Six weeks later we received a diagnosis of a extremely rare genetic disease called BIRK-BAREL Syndrome. It is a mutation of the gene KCNK9. Neither my husband nor myself have the mutation. The characteristics are intellectual disability, hypotonia, and high arched or cleft palate. Some dysmorphic features were noted but as of this time my son does not have any except a “fish” or down turned mouth. There is only one other published case of Birk-Barel syndrome in the world. We have been in touch with a Mr. Alistair Mathie a molecular pharmacologist in the U.K that published a paper on the potential of flufenamic acid (anti-inflammatory) impacting the ion channel impacted by the disease on mice. He is currently working on testing mefenamic acid (Ponstel).
We are thrilled we have a diagnosis, and are trying to wrap our brains around the rarity of the mutation. We are hopeful there is potential for treatment with one of the anti-inflammatory drugs. Until we know more we will continue to push forward and provide Preston with all the therapy and tools he needs to be the best he can be. We are seeking out a team to look at the studies being conducted and if there is evidence of the drugs working on Preston.

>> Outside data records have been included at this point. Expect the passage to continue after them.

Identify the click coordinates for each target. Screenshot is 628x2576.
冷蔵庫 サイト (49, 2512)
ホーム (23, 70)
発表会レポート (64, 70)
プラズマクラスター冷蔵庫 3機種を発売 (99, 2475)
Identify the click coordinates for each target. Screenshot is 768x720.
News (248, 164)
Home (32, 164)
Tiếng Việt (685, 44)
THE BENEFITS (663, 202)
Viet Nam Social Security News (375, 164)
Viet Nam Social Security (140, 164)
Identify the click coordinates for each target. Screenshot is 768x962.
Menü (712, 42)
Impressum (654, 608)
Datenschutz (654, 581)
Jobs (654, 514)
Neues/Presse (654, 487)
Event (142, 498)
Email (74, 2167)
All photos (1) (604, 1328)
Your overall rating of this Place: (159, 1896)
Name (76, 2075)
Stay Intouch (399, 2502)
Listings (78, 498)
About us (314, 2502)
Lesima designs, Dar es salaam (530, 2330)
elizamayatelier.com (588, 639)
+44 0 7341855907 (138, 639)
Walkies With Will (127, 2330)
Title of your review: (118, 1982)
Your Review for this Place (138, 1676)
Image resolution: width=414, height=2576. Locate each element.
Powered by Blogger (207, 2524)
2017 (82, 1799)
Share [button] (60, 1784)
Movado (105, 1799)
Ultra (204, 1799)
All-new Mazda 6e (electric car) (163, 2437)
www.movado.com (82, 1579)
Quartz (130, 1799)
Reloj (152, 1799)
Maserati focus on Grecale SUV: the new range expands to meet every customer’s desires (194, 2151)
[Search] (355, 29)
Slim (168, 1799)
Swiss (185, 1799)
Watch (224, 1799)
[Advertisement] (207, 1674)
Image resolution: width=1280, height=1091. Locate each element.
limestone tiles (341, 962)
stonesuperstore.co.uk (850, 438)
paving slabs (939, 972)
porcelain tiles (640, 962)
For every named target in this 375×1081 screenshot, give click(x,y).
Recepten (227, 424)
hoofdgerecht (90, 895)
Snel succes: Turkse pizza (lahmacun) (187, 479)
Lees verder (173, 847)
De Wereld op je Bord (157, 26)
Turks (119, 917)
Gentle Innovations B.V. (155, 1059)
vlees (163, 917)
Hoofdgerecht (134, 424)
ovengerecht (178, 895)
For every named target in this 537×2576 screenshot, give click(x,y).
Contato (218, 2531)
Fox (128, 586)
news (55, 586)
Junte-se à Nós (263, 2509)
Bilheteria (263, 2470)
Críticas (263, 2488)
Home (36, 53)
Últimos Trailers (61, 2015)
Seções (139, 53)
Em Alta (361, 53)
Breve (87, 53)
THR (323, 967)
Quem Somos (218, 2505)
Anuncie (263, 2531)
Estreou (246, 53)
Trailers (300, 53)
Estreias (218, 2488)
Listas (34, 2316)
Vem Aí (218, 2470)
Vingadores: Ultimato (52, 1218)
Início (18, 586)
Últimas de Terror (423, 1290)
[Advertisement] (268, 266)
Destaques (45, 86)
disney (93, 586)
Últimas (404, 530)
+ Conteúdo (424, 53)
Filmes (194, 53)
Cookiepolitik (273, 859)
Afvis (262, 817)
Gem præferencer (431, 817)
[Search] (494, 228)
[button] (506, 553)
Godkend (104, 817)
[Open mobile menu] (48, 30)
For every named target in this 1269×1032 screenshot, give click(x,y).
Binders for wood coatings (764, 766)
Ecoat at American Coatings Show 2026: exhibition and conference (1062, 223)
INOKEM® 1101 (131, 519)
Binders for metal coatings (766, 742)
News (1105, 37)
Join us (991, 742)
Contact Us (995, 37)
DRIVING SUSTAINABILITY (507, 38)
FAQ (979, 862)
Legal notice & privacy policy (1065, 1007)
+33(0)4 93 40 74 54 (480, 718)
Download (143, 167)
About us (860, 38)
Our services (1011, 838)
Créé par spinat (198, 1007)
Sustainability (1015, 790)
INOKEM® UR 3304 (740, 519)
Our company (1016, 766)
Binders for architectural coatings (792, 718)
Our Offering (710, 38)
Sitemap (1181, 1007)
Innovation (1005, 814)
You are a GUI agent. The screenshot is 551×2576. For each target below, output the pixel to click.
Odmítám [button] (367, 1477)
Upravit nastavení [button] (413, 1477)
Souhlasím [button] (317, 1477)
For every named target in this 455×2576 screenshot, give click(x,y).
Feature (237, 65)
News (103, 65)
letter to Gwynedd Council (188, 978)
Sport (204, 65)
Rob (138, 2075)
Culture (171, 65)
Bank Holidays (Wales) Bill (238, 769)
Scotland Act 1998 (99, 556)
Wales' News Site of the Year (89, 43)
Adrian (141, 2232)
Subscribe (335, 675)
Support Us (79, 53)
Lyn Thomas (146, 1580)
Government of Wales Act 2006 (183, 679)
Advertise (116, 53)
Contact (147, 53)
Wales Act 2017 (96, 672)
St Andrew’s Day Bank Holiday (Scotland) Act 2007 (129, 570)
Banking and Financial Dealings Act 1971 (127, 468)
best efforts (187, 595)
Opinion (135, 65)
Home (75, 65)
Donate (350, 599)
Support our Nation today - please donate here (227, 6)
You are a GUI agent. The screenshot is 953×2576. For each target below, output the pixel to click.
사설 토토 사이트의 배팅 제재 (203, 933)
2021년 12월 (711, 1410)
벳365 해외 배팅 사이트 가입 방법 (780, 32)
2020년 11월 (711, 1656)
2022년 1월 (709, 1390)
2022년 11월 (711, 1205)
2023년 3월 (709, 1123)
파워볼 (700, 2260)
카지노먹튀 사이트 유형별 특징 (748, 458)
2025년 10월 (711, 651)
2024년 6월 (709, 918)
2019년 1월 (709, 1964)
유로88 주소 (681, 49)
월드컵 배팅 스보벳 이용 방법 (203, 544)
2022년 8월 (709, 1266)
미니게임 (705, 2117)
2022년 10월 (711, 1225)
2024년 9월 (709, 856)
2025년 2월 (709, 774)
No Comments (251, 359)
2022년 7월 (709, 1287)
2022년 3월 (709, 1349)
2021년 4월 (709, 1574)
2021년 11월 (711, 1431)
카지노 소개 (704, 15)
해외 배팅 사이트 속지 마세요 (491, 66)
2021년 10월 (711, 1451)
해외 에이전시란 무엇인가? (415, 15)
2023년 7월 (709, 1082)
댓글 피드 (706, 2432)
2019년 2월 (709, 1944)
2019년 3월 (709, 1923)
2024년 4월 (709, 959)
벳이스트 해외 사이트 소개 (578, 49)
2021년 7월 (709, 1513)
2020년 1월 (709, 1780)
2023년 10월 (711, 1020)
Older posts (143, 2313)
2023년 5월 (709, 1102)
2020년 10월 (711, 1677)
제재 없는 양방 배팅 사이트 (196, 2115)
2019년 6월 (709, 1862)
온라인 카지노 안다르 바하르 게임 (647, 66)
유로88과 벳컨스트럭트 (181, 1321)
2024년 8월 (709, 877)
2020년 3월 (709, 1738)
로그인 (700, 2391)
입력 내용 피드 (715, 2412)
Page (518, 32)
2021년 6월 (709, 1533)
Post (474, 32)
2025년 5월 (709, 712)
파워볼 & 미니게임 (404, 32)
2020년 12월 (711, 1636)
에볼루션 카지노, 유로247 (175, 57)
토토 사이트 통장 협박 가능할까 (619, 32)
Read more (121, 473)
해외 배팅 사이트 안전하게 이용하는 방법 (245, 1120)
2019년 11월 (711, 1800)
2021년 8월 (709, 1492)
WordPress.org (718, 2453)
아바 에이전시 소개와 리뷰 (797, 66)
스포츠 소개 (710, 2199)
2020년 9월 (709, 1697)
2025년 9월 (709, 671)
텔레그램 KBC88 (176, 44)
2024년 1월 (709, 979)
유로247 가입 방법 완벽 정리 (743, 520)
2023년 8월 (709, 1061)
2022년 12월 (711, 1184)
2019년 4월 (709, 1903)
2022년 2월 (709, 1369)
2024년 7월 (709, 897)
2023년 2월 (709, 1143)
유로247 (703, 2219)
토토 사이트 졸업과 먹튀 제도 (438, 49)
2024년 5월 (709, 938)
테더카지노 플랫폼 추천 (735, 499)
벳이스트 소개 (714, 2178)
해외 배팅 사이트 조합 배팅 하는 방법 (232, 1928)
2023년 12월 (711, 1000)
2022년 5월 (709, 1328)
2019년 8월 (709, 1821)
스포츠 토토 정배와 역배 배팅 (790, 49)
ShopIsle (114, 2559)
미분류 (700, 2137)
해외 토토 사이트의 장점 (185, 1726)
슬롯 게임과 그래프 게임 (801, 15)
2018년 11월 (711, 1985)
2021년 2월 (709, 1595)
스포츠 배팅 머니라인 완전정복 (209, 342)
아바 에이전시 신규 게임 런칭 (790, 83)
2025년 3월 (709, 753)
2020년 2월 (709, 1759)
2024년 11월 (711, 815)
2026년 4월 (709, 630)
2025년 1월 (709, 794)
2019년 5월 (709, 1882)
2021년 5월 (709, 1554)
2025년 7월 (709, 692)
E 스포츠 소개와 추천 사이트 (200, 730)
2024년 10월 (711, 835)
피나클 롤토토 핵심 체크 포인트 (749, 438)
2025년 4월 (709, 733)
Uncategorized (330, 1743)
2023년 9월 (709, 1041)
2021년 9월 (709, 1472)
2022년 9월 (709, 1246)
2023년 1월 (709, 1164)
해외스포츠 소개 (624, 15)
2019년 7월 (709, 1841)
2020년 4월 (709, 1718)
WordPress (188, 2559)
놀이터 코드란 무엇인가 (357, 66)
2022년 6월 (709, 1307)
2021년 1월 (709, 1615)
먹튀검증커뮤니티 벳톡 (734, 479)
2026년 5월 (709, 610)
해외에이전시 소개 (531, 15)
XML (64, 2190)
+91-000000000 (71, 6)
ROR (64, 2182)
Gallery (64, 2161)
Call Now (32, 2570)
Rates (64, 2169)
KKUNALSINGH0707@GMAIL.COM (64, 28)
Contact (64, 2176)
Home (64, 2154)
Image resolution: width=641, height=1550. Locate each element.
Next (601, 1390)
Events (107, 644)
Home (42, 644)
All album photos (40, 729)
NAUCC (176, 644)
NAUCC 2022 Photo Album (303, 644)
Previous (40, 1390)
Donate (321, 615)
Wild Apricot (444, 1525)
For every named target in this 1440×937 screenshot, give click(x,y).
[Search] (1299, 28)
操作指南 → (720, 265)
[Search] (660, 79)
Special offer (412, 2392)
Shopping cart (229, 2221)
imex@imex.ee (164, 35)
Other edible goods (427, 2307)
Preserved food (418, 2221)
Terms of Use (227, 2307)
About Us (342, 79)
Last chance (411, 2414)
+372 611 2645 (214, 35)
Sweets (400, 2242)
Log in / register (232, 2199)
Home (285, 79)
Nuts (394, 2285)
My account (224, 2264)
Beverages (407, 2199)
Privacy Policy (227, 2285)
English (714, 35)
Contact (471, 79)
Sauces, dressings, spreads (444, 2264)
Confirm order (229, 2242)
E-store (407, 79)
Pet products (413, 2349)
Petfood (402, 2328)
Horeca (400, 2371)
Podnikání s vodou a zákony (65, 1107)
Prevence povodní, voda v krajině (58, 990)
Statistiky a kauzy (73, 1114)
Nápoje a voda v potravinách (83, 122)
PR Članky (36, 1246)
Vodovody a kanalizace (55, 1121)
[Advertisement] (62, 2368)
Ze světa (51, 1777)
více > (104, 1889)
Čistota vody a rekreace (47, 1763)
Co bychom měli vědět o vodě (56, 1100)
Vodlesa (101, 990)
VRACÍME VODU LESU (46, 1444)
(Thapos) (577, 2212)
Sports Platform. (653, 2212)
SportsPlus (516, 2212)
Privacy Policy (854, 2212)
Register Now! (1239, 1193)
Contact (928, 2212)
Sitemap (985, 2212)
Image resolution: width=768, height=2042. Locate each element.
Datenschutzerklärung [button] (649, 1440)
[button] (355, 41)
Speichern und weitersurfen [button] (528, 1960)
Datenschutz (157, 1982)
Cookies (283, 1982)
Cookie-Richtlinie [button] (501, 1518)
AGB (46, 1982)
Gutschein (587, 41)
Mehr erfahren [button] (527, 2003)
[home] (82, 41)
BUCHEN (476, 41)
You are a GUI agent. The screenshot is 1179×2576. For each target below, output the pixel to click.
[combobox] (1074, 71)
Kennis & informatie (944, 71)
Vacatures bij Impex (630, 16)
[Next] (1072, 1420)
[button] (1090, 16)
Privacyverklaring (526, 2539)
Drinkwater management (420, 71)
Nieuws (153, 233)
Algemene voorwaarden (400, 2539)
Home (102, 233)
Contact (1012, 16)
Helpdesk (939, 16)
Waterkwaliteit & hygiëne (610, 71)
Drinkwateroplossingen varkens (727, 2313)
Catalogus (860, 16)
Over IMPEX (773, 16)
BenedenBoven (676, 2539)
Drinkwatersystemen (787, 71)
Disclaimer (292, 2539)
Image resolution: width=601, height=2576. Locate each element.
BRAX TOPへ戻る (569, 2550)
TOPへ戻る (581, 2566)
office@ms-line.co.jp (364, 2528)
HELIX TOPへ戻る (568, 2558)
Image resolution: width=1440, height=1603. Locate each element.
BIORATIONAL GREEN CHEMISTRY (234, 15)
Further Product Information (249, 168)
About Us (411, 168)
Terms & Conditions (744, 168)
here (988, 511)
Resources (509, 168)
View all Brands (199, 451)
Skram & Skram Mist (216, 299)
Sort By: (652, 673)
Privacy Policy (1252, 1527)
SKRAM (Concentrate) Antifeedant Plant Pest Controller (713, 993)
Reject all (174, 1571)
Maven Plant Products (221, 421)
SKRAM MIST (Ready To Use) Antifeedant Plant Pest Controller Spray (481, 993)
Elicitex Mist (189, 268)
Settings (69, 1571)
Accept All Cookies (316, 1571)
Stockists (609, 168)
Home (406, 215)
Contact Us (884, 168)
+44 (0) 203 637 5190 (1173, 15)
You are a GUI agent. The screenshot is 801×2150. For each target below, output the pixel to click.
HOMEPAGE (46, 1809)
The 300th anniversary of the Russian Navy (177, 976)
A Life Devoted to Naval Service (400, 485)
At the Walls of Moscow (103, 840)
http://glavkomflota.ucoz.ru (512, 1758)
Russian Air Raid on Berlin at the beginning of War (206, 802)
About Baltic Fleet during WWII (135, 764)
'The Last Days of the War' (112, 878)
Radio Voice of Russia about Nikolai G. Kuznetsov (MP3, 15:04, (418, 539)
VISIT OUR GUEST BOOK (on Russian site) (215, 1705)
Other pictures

Developmentally, he is eating more by mouth (including purees) and has seen improvement in strength as well as improved motor skills after months of physical therapy. With few known cases and studies we are not sure what the future will look like. If anyone has any additional information, research, or knows of any families with this syndrome please reach out to us! My advice to other families is to keep pushing for answers and never give up hope! Our diagnosis journey has ended but a new journey is just beginning. Thank you for taking the time to read about Preston!